Le stazioni appaltanti, oltre alla citata documentazione, acquisiscono i rapporti delle prove al vero, effettuate su prototipi rappresentativi del dispositivo di ritenuta stradale considerato ai sensi della serie di norme UNI EN 1317, e le modalità di esecuzione delle prove stesse, comprensivi della verifica dei materiali costituenti il prodotto con cui il dispositivo medesimo è stato sottoposto a prova ai sensi di quanto previsto dalla norma UNIEN1317-5.

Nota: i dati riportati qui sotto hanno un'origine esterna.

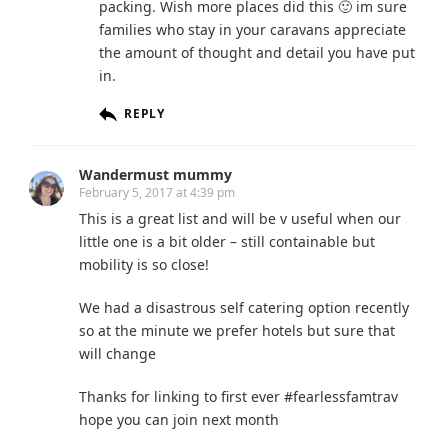
packing. Wish more places did this 🙂 im sure
families who stay in your caravans appreciate
the amount of thought and detail you have put
in.
REPLY
Wandermust mummy
February 5, 2017 at 4:39 pm
This is a great list and will be v useful when our
little one is a bit older – still containable but
mobility is so close!
We had a disastrous self catering option recently
so at the minute we prefer hotels but sure that
will change
Thanks for linking to first ever #fearlessfamtrav
hope you can join next month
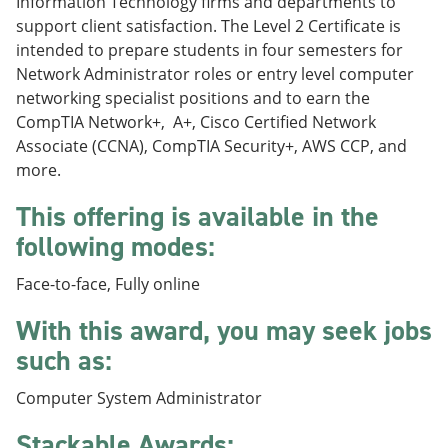
Information Technology firms and departments to
e
o
w
support client satisfaction. The Level 2 Certificate is
n
w
)
s
)
intended to prepare students in four semesters for
a
Network Administrator roles or entry level computer
n
networking specialist positions and to earn the
e
w
CompTIA Network+, A+, Cisco Certified Network
w
Associate (CCNA), CompTIA Security+, AWS CCP, and
i
more.
n
d
This offering is available in the
o
w
following modes:
)
Face-to-face, Fully online
With this award, you may seek jobs
such as:
Computer System Administrator
Stackable Awards:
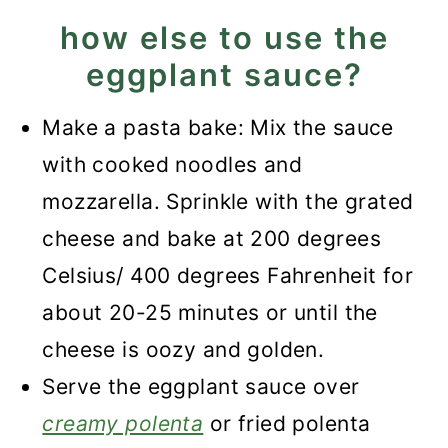
how else to use the
eggplant sauce?
Make a pasta bake: Mix the sauce
with cooked noodles and
mozzarella. Sprinkle with the grated
cheese and bake at 200 degrees
Celsius/ 400 degrees Fahrenheit for
about 20-25 minutes or until the
cheese is oozy and golden.
Serve the eggplant sauce over
creamy polenta
or fried polenta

Nelle more dell'emanazione, prevista entro il 21/10/2012, dell'aggiornamento delle istruzioni tecniche per l'uso e l'installazione dei dispositivi di ritenuta stradale, concernente anche i controlli in fase di accettazione e di installazione dei dispositivi medesimi, restano in vigore le istruzioni tecniche di installazione di cui al D.M. 21/06/2004.
I dispositivi di ritenuta stradale sprovvisti di marcatura CE omologati fino al 31/12/2010 ai sensi del D.M. 21/06/2004, oppure quelli sottoposti con esito positivo alle prove d'urto prescritte dalle norme UNI EN 1317, i cui rapporti siano stati verificati ai sensi del D.M. 21/06/2004 da parte della stazione appaltante, possono essere utilizzati non oltre il 21/10/2012, purché immessi sul mercato entro il 31/12/2010, ovvero installati.